Speaker 2 00:08:32 There, you don’t have the same tendency to put a system or a process in place to try and drive things beyond, you know, Hey, did you make 10 calls today or whatever? So what I would encourage people to do is I encourage people to say, Hey, look at your strengths, right? If you’re not comfortable in the sales area, and that’s not your functional area, but you are comfortable in the technical area that find the right metrics to put in, to manage and guide the sales. You know, I’ve seen guys that go to trade shows and customer comes in the last day of the trade show and they’ve been having a great show. It’s basically at that point of vacation for them. And they just start talking off the cuff about some new product improvements they’d like to see without any subsequent research. The guys from the firm go back, they’re back to the office.

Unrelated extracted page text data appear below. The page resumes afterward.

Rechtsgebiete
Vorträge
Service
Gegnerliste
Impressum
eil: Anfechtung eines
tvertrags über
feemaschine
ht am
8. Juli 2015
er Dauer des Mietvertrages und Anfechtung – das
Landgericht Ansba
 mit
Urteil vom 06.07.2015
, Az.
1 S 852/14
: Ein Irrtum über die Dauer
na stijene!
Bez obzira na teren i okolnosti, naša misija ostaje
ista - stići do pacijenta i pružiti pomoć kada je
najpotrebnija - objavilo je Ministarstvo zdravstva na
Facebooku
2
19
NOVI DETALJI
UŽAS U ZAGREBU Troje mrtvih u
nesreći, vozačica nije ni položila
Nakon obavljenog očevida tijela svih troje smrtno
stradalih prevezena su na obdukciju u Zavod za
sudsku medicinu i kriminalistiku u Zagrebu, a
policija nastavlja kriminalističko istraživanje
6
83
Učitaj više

Speaker 2 00:09:12 And all of a sudden somebody is working on it as though it were legitimized project. That’s not market validated. You haven’t necessarily talked even to more customers than just the one that came into your booth. And that’s not really the way to determine how you allocate your, your product development and or engineering resources. So if you’re going to put metrics to production, then you should as well put similarly tight metrics to sales and make sure that you’ve got a system in place. And that that system is giving you the rewards you need as a firm.

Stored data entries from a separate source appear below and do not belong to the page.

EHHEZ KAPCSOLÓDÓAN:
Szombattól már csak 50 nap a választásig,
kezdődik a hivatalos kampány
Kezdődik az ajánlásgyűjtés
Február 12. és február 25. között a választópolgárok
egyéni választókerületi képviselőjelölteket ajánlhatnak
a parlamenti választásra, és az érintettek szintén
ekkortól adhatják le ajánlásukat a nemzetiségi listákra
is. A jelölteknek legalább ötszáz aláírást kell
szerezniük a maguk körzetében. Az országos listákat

Speaker 1 00:09:41 Well, and I think the problem is too, if you’re into that engineering side of things, somebody starts talking to you about some new development for a product and you get excited and, and that’s your mojo, right? And you just kind of go, okay, I got something to do. This is going to be fun, but you’re right. The bottom line is
Speaker 2 00:10:00 It’s going to be profitable.

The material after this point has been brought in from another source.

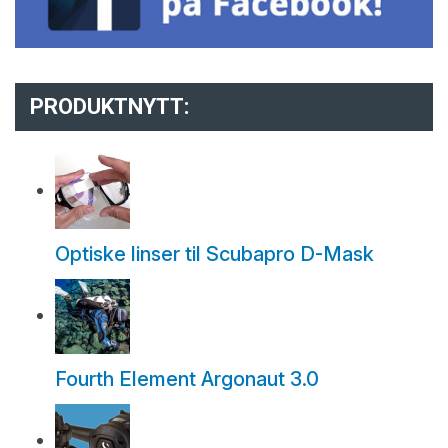
PRODUKTNYTT:
Optiske linser til Scubapro D-Mask
Fourth Element Argonaut 3.0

Speaker 1 00:10:01 Yeah. Is there a market for it? Is somebody going to actually want to buy it other than the guy who just walked in and was Chitty chatting about it, right. Yep. So, and you know, you, you mentioned this problem before, um, you said people are having trouble hiring the right people that they need and they are looking for people. So we have a whole sort of process where you need to hire the right people to do the jobs that you don’t want to do or can’t do because you just don’t have that, that skill. And it’s hard to find those people, right?
Speaker 2 00:10:34 Yeah. So even that, and then another thing that I would encourage people to do, especially in the current economy with the specific people that they bring in is do a really solid assessment of your corporate culture and only bring in people that fit that corporate culture. And what that specifically means is if you want people that will solve problems at all levels, organizationally now is the time to make that transition, transition, or shift. You know, things are a little lighter than they normally are. People are a little bit more open to change because they recognize now that they don’t really have as many choices as they might’ve perceived in a more, in a stronger economy. If you want somebody to solve problems at every level of the organization, you need to make sure that that problem solving mentality comes into play. Do you know the other one is people with a sense of responsibility?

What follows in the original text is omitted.